Gutes Heu ist der Hauptgang. Zusätzlich braucht ein Chinchilla Spezialfutter, sogenannte Pellets. In diesen ist vieles enthalten was das Tier braucht. Ungeeignet , ja gefährlich, sind Futtermischungen für Hasen, Meerschweinchen oder Hamster. Als Zugabe ist Grünfutter notwendig, doch davon nicht zuviel. Ein Salzleckstein und Zusätze mit Mineralien sind ebenfalls wichtig. Leckereien, wie Haselnüsse, Rosinen oder ein kleines Stück einer Salzstange dürfen nur äußerst sparsam gegeben werden. Dabei muss man hart gegen sich selbst sein, denn sie können ungemein gut betteln. Zusätzlich kann auch ein Stück hartes Brot, ein kleines Stück Apfel, Banane, Karotte oder eine ungekochte Nudel gereicht werden. In Gefangenschaft braucht das Tier eine Tränke. Gut geeignet sind Hamstertrinkröhren aus Glas, da diese gut gereinigt werden können. Wichtig: Chinchilla haben ein anfälliges Verdauungssystem. Falsche Ernährung führt schnell zu Verstopfung oder Durchfall und gefährdet das Leben des Tieres. Bei den ersten Anzeichen ist sofort zu handeln. Bei Anzeichen von Verstopfung oder Durchfall hat sich als erste Maßnahme die Gabe von circa einer Messerspitze 'Karlsbader Salz', aufgeloest im Trinkwasser, bewährt. Sollte innerhalb der folgenden 3 bis 4 Tage keinerlei Besserung sichtbar sein so ist dringend der Tierarzt aufzusuchen. Die Tiere können nicht alle Stoffe im ersten Durchgang aufschließen. Deshalb fressen sie manche Kotballen noch einmal. Dieser Vorgang ist absolut lebenswichtig und darf nicht falsch verstanden oder dem Tier gar nachdrücklich abgewöhnt werden, sonst würde es langsam und qualvoll verhungern. Ob das Tier gesund ist läßt sich unter anderem an der Qualität der Kotballen ablesen.

Für wen ist ein Chinchilla ungeeignet?
Beim Baden und beim Auslauf wird der Steinstaub weit verteilt. Eine Katastrophe für alle putzwütigen Hausfrauen und -männer. Bei seinen Exkursionen läßt das Tierchen auch ständig Kotballen fallen. Diese sind jedoch bei einem gesunden Tier von fester Konsistenz und können problemlos mit Staubsauger und Besen beseitigt werden. Doch ab und zu lässt es auch seinen Urin zurück. Chinchilla sind also nicht stubenrein. Kritisch ist auch die Neigung des Tieres alles zu beknabbern.

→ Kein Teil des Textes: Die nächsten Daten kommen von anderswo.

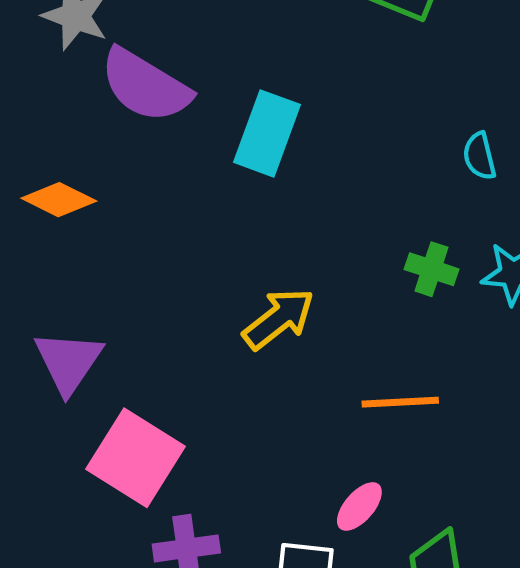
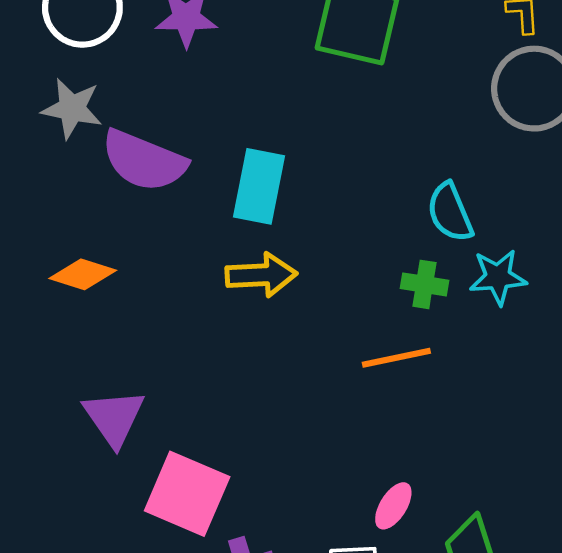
cyan semicircle: (479, 156) -> (450, 212), moved, size x1.4
yellow arrow: (279, 319) -> (261, 275), moved, turned 44
orange line: (400, 402) -> (396, 358), moved

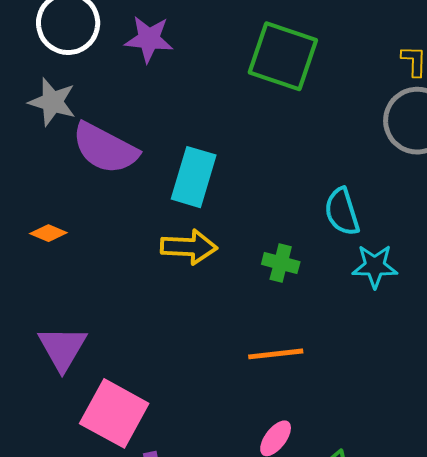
orange diamond: (83, 274) -> (48, 233), size x0.7
green cross: (424, 284) -> (281, 263), moved
orange line: (396, 358) -> (276, 354), moved

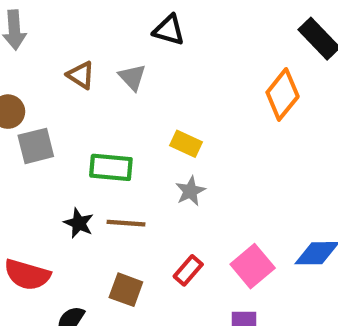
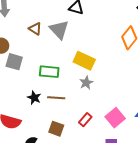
gray triangle: (132, 77) -> (59, 30), size x1.5
yellow rectangle: (186, 144) -> (84, 61), size x1.5
gray square: (36, 146) -> (14, 62), turned 30

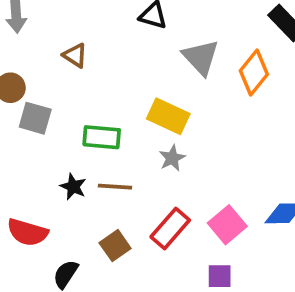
gray triangle: (59, 30) -> (201, 57), moved
red rectangle: (85, 120) -> (170, 228), size x1.5
brown square: (56, 129) -> (115, 246), turned 35

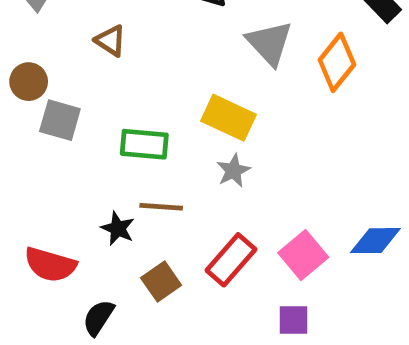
black star: (73, 187) -> (118, 229), moved

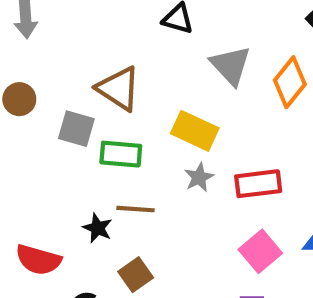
brown triangle: (111, 41) -> (119, 89), moved, size x1.6
gray square: (60, 120) -> (76, 129), moved
red rectangle: (231, 260) -> (258, 184), moved, turned 42

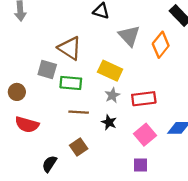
brown circle: (19, 99) -> (17, 92), moved
black star: (98, 228) -> (109, 122), moved
red semicircle: (38, 260) -> (27, 125), moved

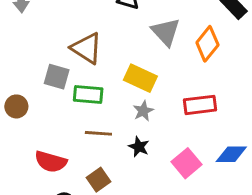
red rectangle: (144, 99) -> (200, 105), moved
red semicircle: (27, 125) -> (51, 162), moved

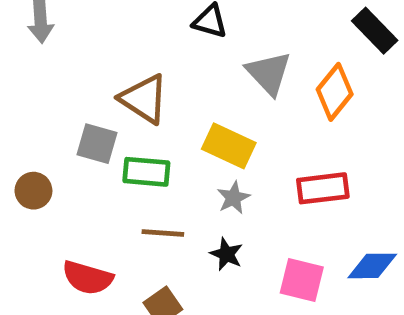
pink square: (187, 163) -> (302, 280), turned -36

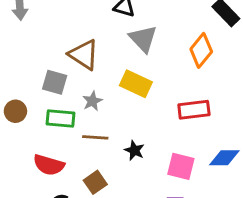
gray triangle: (269, 73) -> (143, 39), moved
green rectangle: (146, 172) -> (60, 119), moved
gray star: (233, 198) -> (92, 101), moved

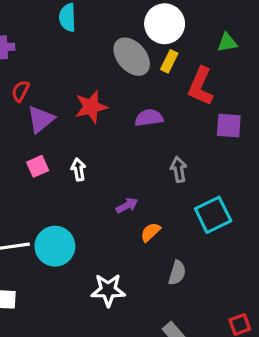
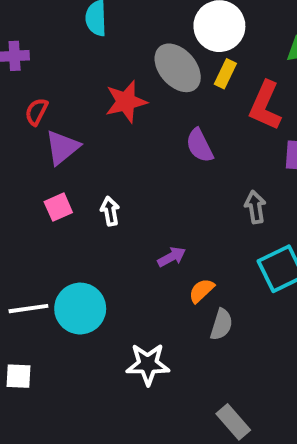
red star: (91, 107) -> (126, 102), moved
purple semicircle: (149, 118) -> (200, 145), turned -108
gray arrow: (179, 169) -> (255, 207), moved
gray semicircle: (177, 273) -> (221, 324), moved

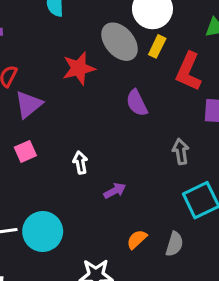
white arrow: (110, 211) -> (80, 162), moved
orange semicircle: (202, 291) -> (137, 239), moved
gray semicircle: (221, 324) -> (174, 244), moved

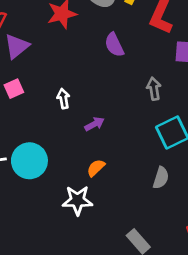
orange semicircle: (137, 239) -> (96, 168), moved
gray semicircle: (174, 244) -> (161, 178), moved

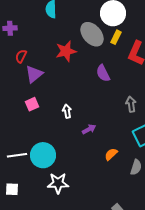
orange semicircle: (96, 168) -> (111, 154), moved
white star: (77, 200) -> (58, 183), moved

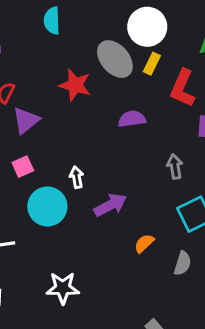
red star: (66, 51) -> (75, 85), turned 30
purple semicircle: (103, 73) -> (132, 119), turned 108
purple arrow: (89, 129) -> (110, 205), size x1.5
cyan circle: (43, 155) -> (47, 206), moved

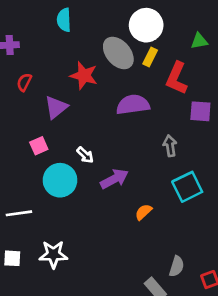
purple semicircle: (132, 119) -> (133, 105), size x1.4
purple triangle: (26, 120) -> (56, 107), moved
white arrow: (77, 177) -> (85, 155), turned 144
gray semicircle: (183, 263) -> (177, 266), moved
white star: (63, 288) -> (53, 254), moved

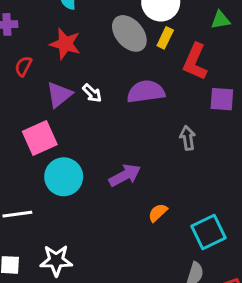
red star: (84, 76) -> (65, 44), moved
pink square: (39, 146) -> (40, 138), size x1.6
white arrow: (85, 155) -> (92, 93), moved
cyan square: (187, 187) -> (209, 232), moved

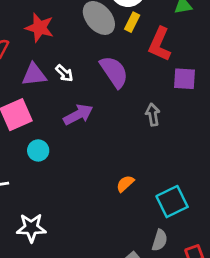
purple semicircle: (146, 92) -> (114, 72), turned 64
purple triangle: (59, 95) -> (34, 75), turned 32
purple arrow: (125, 175) -> (78, 115), moved
cyan circle: (64, 177) -> (38, 150), size x0.6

Dabei bleibt nichts verschont und Bücher, Holzmöbel und Tapeten leiden besonders. Ein Chinchilla ist ein agiles Tierchen, man sieht es hier, doch schon ist es dort. Vernachlässigt man die Aufsicht beim Auslauf, dann hat das Tier schnell seine Spuren hinterlassen. Ein Chinchilla mag zwar gern gestreichelt werden und kuschelt auch gern einmal für ein paar Minuten, doch es ist kein reinrassiges Schmusetier und durch die Lebenszeit von weit mehr als zehn Jahren geht man eine lange Bindung ein.

In jedem Fall sollte vor der Entscheidung für ein Chinchilla ein Buch über die Haltung als Haustier gelesen werden.